Topic: Politics

Mahuta concerned at Māori roll exodus

By Te Kuru o te Marama Dewes

Māori MP Nanaia Mahuta is concerned about how many Māori have changed from the Māori roll to the general roll. 

With the Māori Electoral Option, held every five years, now at the halfway point there has been a net decrease of nearly 1,500 voters on the Māori roll.

Māori roll or general roll? That's the question.

The Minister for Māori Affairs Nanaia Mahuta says, “As far as we know 2,000 people have moved to the general roll in one month”.

The number of people on the Māori roll is linked to the number of Māori seats, or electorates.

Currently there are seven Māori seats and that could increase, decrease, or stay the same, depending on how many people are on the Māori roll at the end of the option.

After the Māori Electoral Option closes, Statistics NZ will use its results and the Census to calculate how many Māori and general seats there will be for the next two general elections. 

“We've heard some of the stats about that and we're concerned about the decrease,” says Mahuta.

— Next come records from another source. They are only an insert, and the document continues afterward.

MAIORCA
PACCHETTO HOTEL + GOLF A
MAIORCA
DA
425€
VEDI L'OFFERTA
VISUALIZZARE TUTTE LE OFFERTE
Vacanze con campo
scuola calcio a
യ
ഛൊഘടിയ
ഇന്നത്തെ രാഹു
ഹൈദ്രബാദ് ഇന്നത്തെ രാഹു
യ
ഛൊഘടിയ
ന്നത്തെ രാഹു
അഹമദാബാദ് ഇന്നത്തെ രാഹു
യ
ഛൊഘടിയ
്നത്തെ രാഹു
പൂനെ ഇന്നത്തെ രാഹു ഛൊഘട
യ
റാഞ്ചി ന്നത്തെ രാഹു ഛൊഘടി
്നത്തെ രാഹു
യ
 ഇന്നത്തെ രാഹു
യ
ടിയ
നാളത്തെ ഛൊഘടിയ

Voters on the Māori roll will vote for a candidate in a Māori electorate, and voters on the general roll will vote for a candidate in a general electorate.  Whichever roll they are on, they will choose from the same list of political parties when casting their party vote.

Mona-Pauline Mangakahia says, “If you stay on the Māori roll, you vote for the Māori Member of Parliament from your Māori electorate, and there are seven of those electorates”.

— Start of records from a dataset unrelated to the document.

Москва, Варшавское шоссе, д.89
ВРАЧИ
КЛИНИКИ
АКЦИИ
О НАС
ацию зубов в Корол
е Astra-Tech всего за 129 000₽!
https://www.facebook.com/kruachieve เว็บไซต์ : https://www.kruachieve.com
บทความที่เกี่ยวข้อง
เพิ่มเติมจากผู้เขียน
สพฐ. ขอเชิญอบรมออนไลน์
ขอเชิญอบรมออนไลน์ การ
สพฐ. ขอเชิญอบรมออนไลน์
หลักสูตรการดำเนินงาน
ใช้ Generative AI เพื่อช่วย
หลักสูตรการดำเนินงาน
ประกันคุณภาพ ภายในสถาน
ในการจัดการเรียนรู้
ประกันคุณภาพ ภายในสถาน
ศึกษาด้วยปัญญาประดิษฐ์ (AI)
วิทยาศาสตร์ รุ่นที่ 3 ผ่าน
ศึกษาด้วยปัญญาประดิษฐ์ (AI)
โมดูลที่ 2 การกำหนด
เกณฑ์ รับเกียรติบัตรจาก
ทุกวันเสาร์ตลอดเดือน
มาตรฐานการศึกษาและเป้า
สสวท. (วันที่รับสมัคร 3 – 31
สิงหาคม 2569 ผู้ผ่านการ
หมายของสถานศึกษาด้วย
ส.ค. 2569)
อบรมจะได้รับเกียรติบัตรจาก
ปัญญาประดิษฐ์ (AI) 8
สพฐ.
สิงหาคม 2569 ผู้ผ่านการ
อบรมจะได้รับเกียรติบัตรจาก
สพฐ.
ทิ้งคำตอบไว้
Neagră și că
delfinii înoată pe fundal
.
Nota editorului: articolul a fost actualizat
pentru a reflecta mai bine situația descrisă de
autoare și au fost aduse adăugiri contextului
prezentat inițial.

Mahuta says they need to gain support among youth who can drive voting numbers.

 “If they don't want to vote to support Māori affairs then [Māori] might be weakened and that's not what the Labour Party wants,” says Mahuta.

"We've reached the halfway point in the Māori Electoral Option and it's a good reminder to Māori voters to stop and check if they have thought about which roll they want to be on," says Mandy Bohté, National Manager of Enrolment and Community Engagement for the Electoral Commission.

"If you're happy with the roll you're on, you don't need to do anything, but if you want to change rolls, now is your time to choose," says Ms Bohté.

Māori voters can enrol or change roll types by filling in an enrolment form which can be downloaded from www.maorioption.org.nz. Enrolment forms are also available from PostShops or can be requested by phoning 0800 36 76 56.

The Māori Electoral Option is held every 5 years and this year closes on the 2nd of August. The next Option is due to be held in 2024.